И опыт тоталитаризма, причем не только советского, и опыт стран третьего мира говорит о том, что самые архаические или примитивные структуры социума и человека прекрасно могут уживаться с самой современной технологией и наукой[317]. Однако, если практические сферы общественной жизни (прежде всего – экономика с ее постоянно диверсифицирующимся производством, маркетингом, но и политика, нуждающаяся в массовой поддержке и легитимации) вынуждены учитывать разнообразие человеческих типов и жизненно заинтересованы в расширении знаний о них, то репродуктивные институты, в том числе гуманитарные науки, продолжают упорно настаивать на нормативности своих базовых представлений о реальности и человеке, поскольку статус и авторитет этих институтов в значительной степени зависят от признания ценности тех образцов, которые они передают следующим поколениям молодежи, их значении в процессах социализации. Другими словами, их методологический и теоретический консерватизм – культурно и институционально обусловлен.
Внутреннее развитие гуманитарного знания сдерживается теми представлениями о человеке, которые дисциплины этого круга принимают в качестве своих априорных конструкций действительности (соединение определения предмета и метода исследования), или тем, как эти представления о человеке влияют на способы и инструменты работы со своим эмпирическим или историческим материалом. Естественные науки, в отличие от гуманитарных, уже в 1930-х годах начали осознавать эту проблему культурной и социальной обусловленности теоретического знания, зависимости результатов эксперимента от самого наблюдателя, разрывов или гетерогенности языка описания и языка объяснения. Благодаря этим «сумасшедшим идеям» прежняя просвещенческая метафизика естествознания ушла из науки в сферу школьного образования[318].

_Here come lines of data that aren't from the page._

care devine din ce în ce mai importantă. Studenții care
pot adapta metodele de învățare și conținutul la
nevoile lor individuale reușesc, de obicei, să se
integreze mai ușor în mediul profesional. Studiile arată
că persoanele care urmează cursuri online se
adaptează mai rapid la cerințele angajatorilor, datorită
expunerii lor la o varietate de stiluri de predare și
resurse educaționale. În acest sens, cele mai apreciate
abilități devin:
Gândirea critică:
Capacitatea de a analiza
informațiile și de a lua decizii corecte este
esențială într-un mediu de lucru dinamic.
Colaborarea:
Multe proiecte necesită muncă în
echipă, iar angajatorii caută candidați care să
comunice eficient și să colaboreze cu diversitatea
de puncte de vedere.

Поэтому значение антропологических исследований будет лишь возрастать по мере осознания, что именно концепт «человека» (представления о нем, его содержательные конструкции, их функциональная и методологическая роль в исследованиях) является связующим звеном между различными культурными пластами и социальными институтами, между разными способами работы с эмпирическим материалом культуры, в том числе специальным историческим «знанием». А это, в свою очередь, заставляет признать ограниченность любой частной модели человека в той или иной дисциплине, то есть необходимость соединения инструментария разных наук, что, конечно, не означает эклектического («комплексного») решения проблемы.

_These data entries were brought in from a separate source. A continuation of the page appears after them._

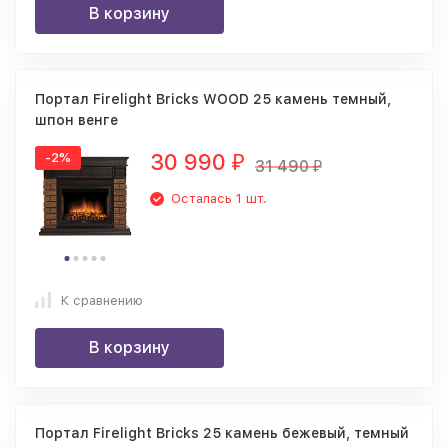
В корзину
Портал Firelight Bricks WOOD 25 камень темный,
шпон венге
30 990
-2%
₽
31 490
₽
Осталась 1 шт.
К сравнению
В корзину
Портал Firelight Bricks 25 камень бежевый, темный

Дело не просто в умножении содержательных конструкций человека в разных культурах и исторических эпохах. Представления о человеке оказываются связующим звеном между генерализованным значением культурных фактов и социальной организацией исследуемого общества. Умножение различных «историй» (техники, «повседневности», «времени», идей, отдельных институтов – школы, армии, суда и т. п.) или историографий разного рода расширило наши представления о семантике культурных феноменов, когда исследователи стали обращать внимание на средства репродукции имеющегося знания, например на сам характер сведений, представленных в различных источниках (исторических, социологических, политических), а затем – и на трансформацию этих средств во времени, на зависимость, скажем, исторической памяти от соответствующих социальных институтов, репрезентирующих «историю», или подхода к истории как совокупности своеобразных текстов[319].